NEH Chairman Jim Leach Announces Resignation
Jim Leach announced today that he is leaving his post as chairman of the National Endowment for the Humanities.
“I am grateful for the opportunity to have become associated with an agency that plays such a critical role in humanities research and public programming,” he said. “America needs an infrastructure of ideas as well as bridges and no institution over the past half century has done more to strengthen the idea base of our democracy than the NEH. The humanities are an essential corollary to the nation’s increasing focus on science, technology, engineering, and math (STEM).”
Under Chairman Leach, the agency created a Bridging Cultures program designed to promote understanding and mutual respect for diverse groups within the United States and abroad. As part of this effort, NEH supported programs designed to expand citizen understanding of American history and values, the civil rights movement, and foreign cultures.

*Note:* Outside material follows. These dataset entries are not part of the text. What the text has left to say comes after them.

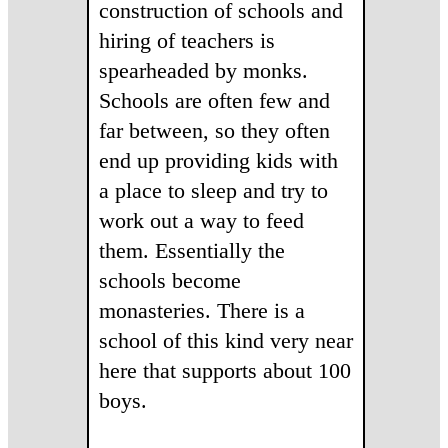
construction of schools and
hiring of teachers is
spearheaded by monks.
Schools are often few and
far between, so they often
end up providing kids with
a place to sleep and try to
work out a way to feed
them. Essentially the
schools become
monasteries. There is a
school of this kind very near
here that supports about 100
boys.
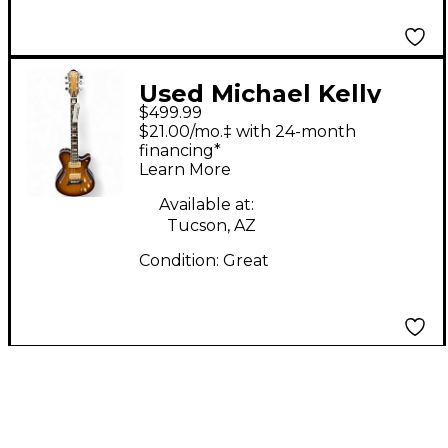
Used Michael Kelly
$499.99
Hybrid Special Spalted
$21.00/mo.‡ with 24-month
Maple Burst Hollow
financing*
Learn More
Body Electric Guitar
Available at:
Tucson, AZ
Condition:
Great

In addition, the agency helped launch a National Digital Public Library to establish a unified gateway to digital collections of books, artworks, and artifacts from libraries, museums, and other cultural sites across the country. He presided over the culmination of decades-long projects such as the publication of the Autobiography of Mark Twain and the Dictionary of American Regional English.
Leach is the ninth chairman of the National Endowment for the Humanities. Prior to being named to the post in August 2009, he was a Professor at the Woodrow Wilson School at Princeton University and Interim Director of the Institute of Politics and Lecturer at the John F. Kennedy School of Government at Harvard University. From 1977 to 2007, he represented Iowa in the House of Representatives where he chaired the Banking and Financial Services Committee, the Subcommittee on Asian and Pacific Affairs, and the Congressional-Executive Commission on China.
Leach’s resignation is effective the first week in May. NEH Deputy Chairman Carole Watson will be the acting head of the endowment until a permanent replacement is nominated by the President and confirmed by the Senate.